One can only wonder how many homeless families and individuals could be housed and rent-subsidized with these funds considering that a shelter bed in New York City costs over $3,000 a month. To paraphrase Malcolm Gladwell, sometimes it is easier to manage homelessness than to end it.
Until relatively recently, Los Angeles tended to tolerate homeless people as long as they were corralled into downtown's Skid Row and other encampments largely out of sight. San Francisco's level of tolerance extended to allowing homeless encampments located close to luxury hotels and shops.
Yet even before the pandemic, such hands-off approaches had become untenable, and many cities and the state of California sought to fund and build affordable housing to address what was becoming an "uncontainable" problem as homeless persons were camping on beaches, in parks and on the streets of affluent neighborhoods.
Starting with Project RoomKey and then morphing into Project HomeKey, the state under Gov. Gavin Newsom embarked upon a concerted effort to house homeless persons, whether in "tiny homes," sanctioned tent cities or apartments in new or re-purposed buildings.
Notwithstanding its tragic impact, the pandemic opened doors, literally, to hotel and motel rooms sitting vacant. Giving homeless people a respite not only from Covid but from the many travails of street living, a glimmer of hope emerged from the viral scourge.
In Seattle and in some cities in California, the political will was there to make hotels into housing and the Biden administration obliged with additional funding through the CARES Act.
And yet the heavy hand of the bureaucratic status quo had to make its presence known. Converting and retrofitting hotels into modest but livable accommodations required changes in zoning laws and expediting building permits, as well as finding developers willing to use their capital funds to purchase the hotels then renovate them with federal and state funding.
Formal audits and budget reckonings revealed a shocking amount of California's funds designated for housing has gone unspent due to risk-averse local political leaders and rising building costs. Unspent federal funds present a frustrating dilemma to housing advocates in many parts of the US.
Where are we now? Some progress has been made in creating new housing units in California, but the need far outweighs the supply and the gap is widening. In the summer of 2021, New York City's Department of Homeless Services moved over 9,000 hotel residents back to the crowded shelters from whence they came despite continued available funding from FEMA.
The election of Mayor Eric Adams in New York City and ascendance of new Gov. Kathy Hochul was the occasion for optimism followed by a familiar letdown as state and city leaders announced modest increases in funding for housing.
However, even that uptick in political will dissipated as encampment sweeps and policing the subways became the go-to move for political leaders outraged by the tragic killings that took place.
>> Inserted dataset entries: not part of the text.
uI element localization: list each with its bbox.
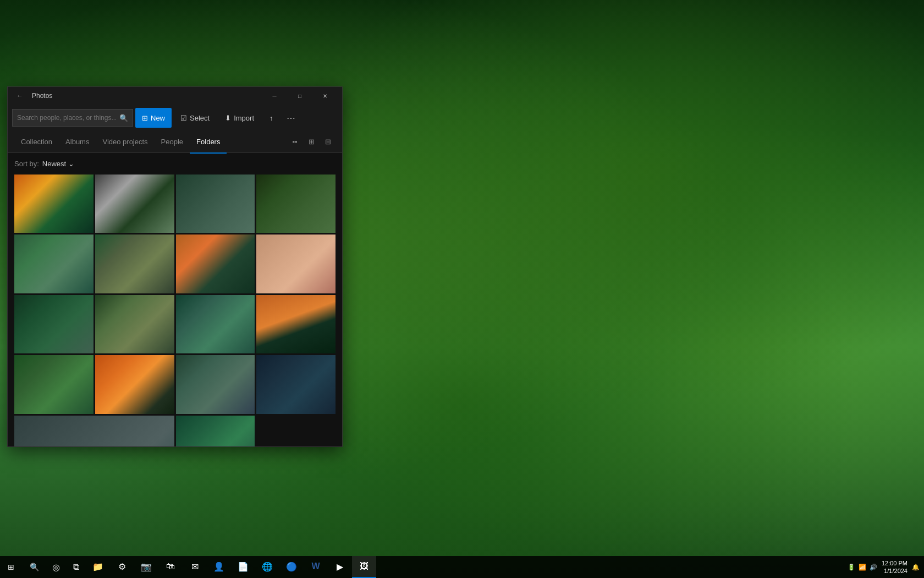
photo-item[interactable] — [176, 355, 255, 413]
new-label: New — [151, 114, 165, 122]
mail-icon: ✉ — [191, 561, 199, 572]
window-controls: ─ □ ✕ — [262, 87, 338, 105]
sort-value: Newest — [42, 160, 66, 168]
more-button[interactable]: ⋯ — [282, 109, 300, 127]
taskbar-app-chrome[interactable]: 🔵 — [279, 556, 304, 578]
taskbar: ⊞ 🔍 ◎ ⧉ 📁 ⚙ 📷 🛍 ✉ 👤 📄 🌐 — [0, 556, 924, 578]
view-options: ▪▪ ⊞ ⊟ — [287, 134, 336, 150]
photo-grid — [14, 175, 336, 446]
new-button[interactable]: ⊞ New — [135, 108, 172, 128]
media-icon: ▶ — [337, 561, 343, 572]
taskbar-app-ie[interactable]: 🌐 — [255, 556, 279, 578]
chrome-icon: 🔵 — [286, 561, 297, 572]
photo-item[interactable] — [256, 175, 336, 233]
store-icon: 🛍 — [166, 561, 175, 571]
sort-label: Sort by: — [14, 160, 39, 168]
view-small-button[interactable]: ▪▪ — [287, 134, 302, 150]
photo-item[interactable] — [95, 355, 174, 413]
close-button[interactable]: ✕ — [312, 87, 338, 105]
back-button[interactable]: ← — [12, 88, 28, 103]
import-icon: ⬇ — [225, 114, 231, 122]
settings-icon: ⚙ — [118, 561, 126, 572]
taskbar-system-tray: 🔋 📶 🔊 12:00 PM 1/1/2024 🔔 — [848, 559, 924, 575]
cortana-icon: ◎ — [52, 562, 60, 572]
sort-dropdown[interactable]: Newest ⌄ — [42, 160, 74, 168]
select-icon: ☑ — [180, 114, 187, 122]
new-icon: ⊞ — [142, 114, 148, 122]
taskbar-search-icon: 🔍 — [30, 563, 39, 571]
taskbar-app-notepad[interactable]: 📄 — [231, 556, 255, 578]
tab-video-projects[interactable]: Video projects — [96, 132, 154, 154]
photo-item[interactable] — [176, 295, 255, 353]
notepad-icon: 📄 — [238, 561, 249, 572]
photo-item[interactable] — [14, 175, 94, 233]
start-button[interactable]: ⊞ — [0, 556, 22, 578]
select-label: Select — [190, 114, 210, 122]
tab-collection[interactable]: Collection — [14, 132, 59, 154]
import-label: Import — [234, 114, 254, 122]
taskbar-app-store[interactable]: 🛍 — [158, 556, 183, 578]
photo-item[interactable] — [176, 416, 255, 446]
view-large-button[interactable]: ⊟ — [320, 134, 336, 150]
clock-time: 12:00 PM — [882, 559, 908, 567]
import-button[interactable]: ⬇ Import — [218, 108, 261, 128]
notification-icon[interactable]: 🔔 — [912, 564, 920, 571]
taskbar-app-word[interactable]: W — [304, 556, 328, 578]
content-area: Sort by: Newest ⌄ — [8, 153, 342, 446]
minimize-button[interactable]: ─ — [262, 87, 287, 105]
system-icons: 🔋 📶 🔊 — [848, 564, 877, 571]
taskbar-app-file-explorer[interactable]: 📁 — [86, 556, 110, 578]
view-medium-button[interactable]: ⊞ — [304, 134, 319, 150]
photo-item[interactable] — [256, 295, 336, 353]
ie-icon: 🌐 — [262, 561, 273, 572]
task-view-icon: ⧉ — [73, 562, 79, 572]
word-icon: W — [311, 561, 320, 571]
tab-people[interactable]: People — [155, 132, 190, 154]
taskbar-app-media[interactable]: ▶ — [328, 556, 352, 578]
window-title: Photos — [32, 92, 52, 100]
camera-icon: 📷 — [141, 561, 152, 572]
taskbar-app-teams[interactable]: 👤 — [207, 556, 231, 578]
photo-item[interactable] — [95, 175, 174, 233]
select-button[interactable]: ☑ Select — [174, 108, 216, 128]
maximize-button[interactable]: □ — [287, 87, 312, 105]
photo-item[interactable] — [14, 416, 174, 446]
search-box[interactable]: 🔍 — [12, 109, 133, 127]
search-input[interactable] — [17, 114, 116, 122]
photo-item[interactable] — [14, 235, 94, 293]
photos-window: ← Photos ─ □ ✕ 🔍 ⊞ New ☑ Select ⬇ Import — [7, 86, 343, 447]
nav-tabs: Collection Albums Video projects People … — [8, 131, 342, 153]
photo-item[interactable] — [256, 355, 336, 413]
taskbar-search-button[interactable]: 🔍 — [24, 556, 44, 578]
title-bar-left: ← Photos — [12, 88, 262, 103]
cortana-button[interactable]: ◎ — [46, 556, 66, 578]
sort-chevron-icon: ⌄ — [68, 160, 74, 168]
battery-icon: 🔋 — [848, 564, 855, 571]
tab-folders[interactable]: Folders — [190, 132, 227, 154]
photo-item[interactable] — [256, 235, 336, 293]
share-icon: ↑ — [270, 114, 273, 122]
photo-item[interactable] — [95, 295, 174, 353]
share-button[interactable]: ↑ — [263, 108, 280, 128]
photo-item[interactable] — [176, 235, 255, 293]
start-icon: ⊞ — [8, 563, 14, 571]
teams-icon: 👤 — [213, 561, 224, 572]
title-bar: ← Photos ─ □ ✕ — [8, 87, 342, 105]
photo-item[interactable] — [14, 295, 94, 353]
taskbar-apps: 📁 ⚙ 📷 🛍 ✉ 👤 📄 🌐 🔵 W ▶ — [86, 556, 848, 578]
network-icon: 📶 — [859, 564, 866, 571]
photo-item[interactable] — [176, 175, 255, 233]
taskbar-app-mail[interactable]: ✉ — [183, 556, 207, 578]
photo-item[interactable] — [14, 355, 94, 413]
taskbar-app-photos-active[interactable]: 🖼 — [352, 556, 376, 578]
tab-albums[interactable]: Albums — [59, 132, 96, 154]
photo-item[interactable] — [95, 235, 174, 293]
taskbar-clock[interactable]: 12:00 PM 1/1/2024 — [882, 559, 908, 575]
search-icon[interactable]: 🔍 — [119, 114, 128, 122]
taskbar-app-settings[interactable]: ⚙ — [110, 556, 134, 578]
taskbar-app-photos-camera[interactable]: 📷 — [134, 556, 158, 578]
clock-date: 1/1/2024 — [882, 567, 908, 575]
task-view-button[interactable]: ⧉ — [66, 556, 86, 578]
back-icon: ← — [16, 92, 23, 100]
file-explorer-icon: 📁 — [92, 561, 103, 572]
In summary, California's homeless response has been directed to housing rather than shelters, a policy moving in the right direction despite bureaucratic obstacles. New York's homeless response has been dominated by shelters and the vast network of jobs and costly building leases necessary to keep the system viable under a "right to shelter" mandate. Most American cities pursue a hybrid of these two disparate responses. Time will tell if pandemic-driven funding increases will truly open doors to permanent housing for persons experiencing homelessness, and the time to act is now.
Meanwhile, we know that a person experiencing the anguish of mental illness and homelessness is not destined to murder a stranger. And we know that providing stable permanent housing with caring support can set in motion positive life changes. Public monies are better spent on realizing these goals than in activating police departments to use force and coercion to "manage" homeless people rather than put an end to their ultimate deprivation.